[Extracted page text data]
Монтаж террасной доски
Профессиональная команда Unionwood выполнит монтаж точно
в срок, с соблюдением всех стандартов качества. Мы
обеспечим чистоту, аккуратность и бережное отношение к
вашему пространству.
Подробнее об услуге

--

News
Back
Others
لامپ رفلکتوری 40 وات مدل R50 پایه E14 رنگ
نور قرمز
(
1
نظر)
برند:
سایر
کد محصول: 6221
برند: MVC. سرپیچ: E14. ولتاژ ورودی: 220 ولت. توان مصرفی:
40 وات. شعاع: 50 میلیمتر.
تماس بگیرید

WORK REQUIRED: Copy word for word the stretch of entries above from the line that has "Монтаж террасной доски" through the line that has "Подробнее об услуге", both ends included, and nothing outside it.

REPLY TO THE EXERCISE:
Монтаж террасной доски
Профессиональная команда Unionwood выполнит монтаж точно
в срок, с соблюдением всех стандартов качества. Мы
обеспечим чистоту, аккуратность и бережное отношение к
вашему пространству.
Подробнее об услуге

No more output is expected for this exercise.